6 Steps to Buying and Bringing Back Souvenirs

Roughly three weeks left and I still have not begun souvenir shopping. When traveling, souvenirs are a given. Everyone who hears you’re going to a foreign country wants something back, which may not be stressful for some, but when you’re on a budget and as indecisive as I am, souvenir shopping is horrible. Not only do I have to find something for everyone that will make them happy, but I also have to manage to bring it all back with me. The whole process is way too stressful. Here’s some steps I’ve used to simplify the whole debacle a bit.

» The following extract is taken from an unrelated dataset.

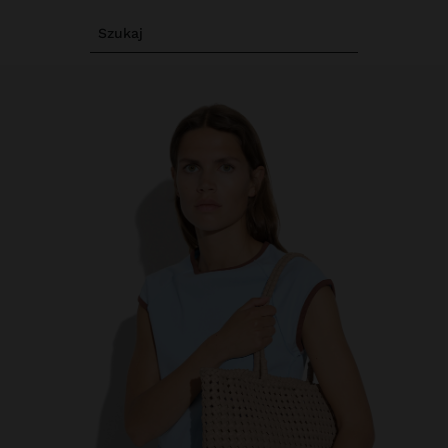
Szukaj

Designate a suitcase for souvenirs.

Before you even begin traveling, you should designate a suitcase for all your souvenirs. Usually, this is the suitcase filled with things that you will end up using in Japan and can throw away (e.g. lotion, soap, old shoes, etc.). By knowing how much space you have, you can know how small you should keep your souvenirs.

Write up a list.

Write down all the people you’re going to buy for. This act will make the process seem much simpler. You will have a clear idea of how much you have to buy. If there are people you have to buy souvenirs for, but you’re not really close to them, you should buy bulk gifts for them (stuff that comes in sets, so you can give each person one thing from each set).

Ask.

Make things easier for yourself and ask people what they want. I’m a super indecisive shopper. I will spend hours walking down aisles, second-guessing what people want, until I finally put everything back and decide to try another store. The worst is when people say, “just get me whatever.” Just remember that these are people who love and care about you and that you can’t go too wrong in what you choose. Worst comes to worst, they’ll remember you’re a poor college student on a budget and that there was only so much you could buy.

Set up a budget.

Tell yourself how much money you are willing to spend. If you are on a tight budget like me, you will want to spend as little as possible. Overestimate how much you will spend (this way, when you go under budget, you’ll feel better about yourself).

Go to 100-yen shops.

This step is not a must in this list, but it’s helpful. Japan has 100-yen shops (you can look them up online) where you can buy souvenirs for cheap. They’re like the American dollar store. Meaning, not everything is actually 100 yen, but still cheap. In the end, most people want things that can only be found in Japan. Instead of spending money on ridiculously overpriced souvenirs at tourist destinations, you can buy something from a 100-yen shop that screams Japan but hurts your wallet less. I recommend small beauty products (less than 100 ml so that they can go in your carry on) or face masks. Cool mugs are my personal favorites (wrap them in plastic bags and carry them on your carry on, so that they don’t break). Tea and snacks if you really want to scream, “I was in Japan.” Cute charms and school supplies are a good go-to as well.

Don’t go overboard.

Pace yourself. After all, if you have trips outside of Tokyo, you’ll probably want to buy things for yourself. However, it’s not like you have unlimited space. Make sure you don’t buy too much and leave room for the souvenirs for other people.

 

Don’t let souvenir shopping get to you too much. Have fun checking out all the cute and useful things Japan has to offer.